> [WHAT IS EXPECTED]:
Return each line below holding the string "уничтожено".

------ ENTRIES PROVIDED

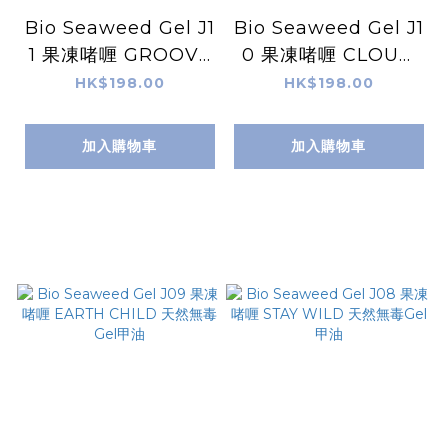
Bio Seaweed Gel J1
Bio Seaweed Gel J1
1 果凍啫喱 GROOVY
0 果凍啫喱 CLOUD
BABY 天然無毒Gel甲
NINE 天然無毒Gel甲
HK$198.00
HK$198.00
油
油
加入購物車
加入購物車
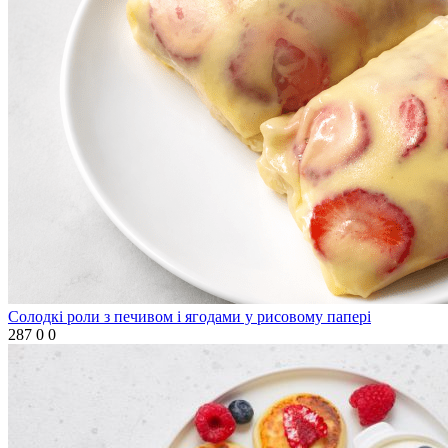
Солодкі роли з печивом і ягодами у рисовому папері
287
0
0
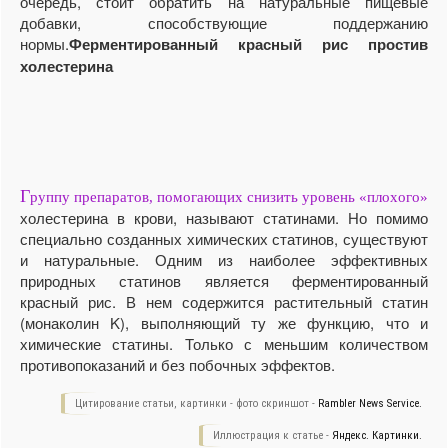
очередь, стоит обратить на натуральные пищевые
добавки, способствующие поддержанию
нормы.
Ферментированный красный рис простив
холестерина
Г
руппу препаратов, помогающих снизить уровень «плохого»
холестерина в крови, называют статинами. Но помимо
специально созданных химических статинов, существуют
и натуральные. Одним из наиболее эффективных
природных статинов является ферментированный
красный рис. В нем содержится растительный статин
(монаколин K), выполняющий ту же функцию, что и
химические статины. Только с меньшим количеством
противопоказаний и без побочных эффектов.
Цитирование статьи, картинки - фото скриншот -
Rambler News Service.
Иллюстрация к статье -
Яндекс. Картинки.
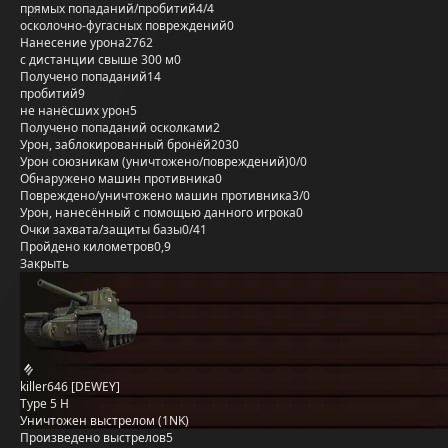
прямых попаданий/пробитий
4/4
осколочно-фугасных повреждений
0
Нанесение урона
2762
с дистанции свыше 300 м
0
Получено попаданий
14
пробитий
9
не нанёсших урон
5
Получено попаданий осколками
2
Урон, заблокированный бронёй
2030
Урон союзникам (уничтожено/повреждений)
0/0
Обнаружено машин противника
0
Повреждено/уничтожено машин противника
3/0
Урон, нанесённый с помощью данного игрока
0
Очки захвата/защиты базы
0/41
Пройдено километров
0,9
Закрыть
killer646 [DEWEY]
Type 5 H
Уничтожен выстрелом (1NK)
Произведено выстрелов
5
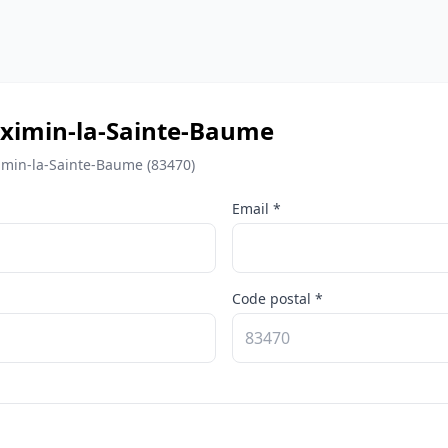
ximin-la-Sainte-Baume
ximin-la-Sainte-Baume (83470)
Email *
Code postal *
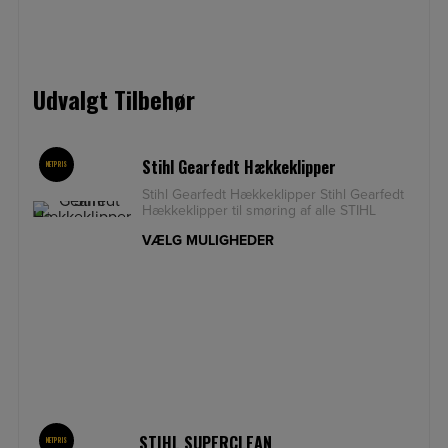
Udvalgt Tilbehør
Stihl Gearfedt Hækkeklipper
NETPRIS
Stihl Gearfedt Hækkeklipper Stihl Gearfedt
Hækkeklipper til smøring af alle STIHL
hækkeklippere og
VÆLG MULIGHEDER
STIHL SUPERCLEAN
NETPRIS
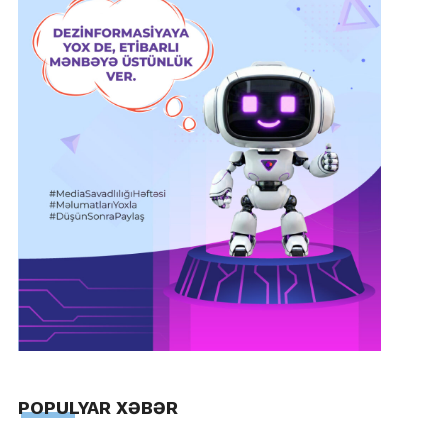
POPULYAR XƏBƏR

------------

> [SOLUTION TO THIS TASK]:
Урон союзникам (уничтожено/повреждений)
Повреждено/уничтожено машин противника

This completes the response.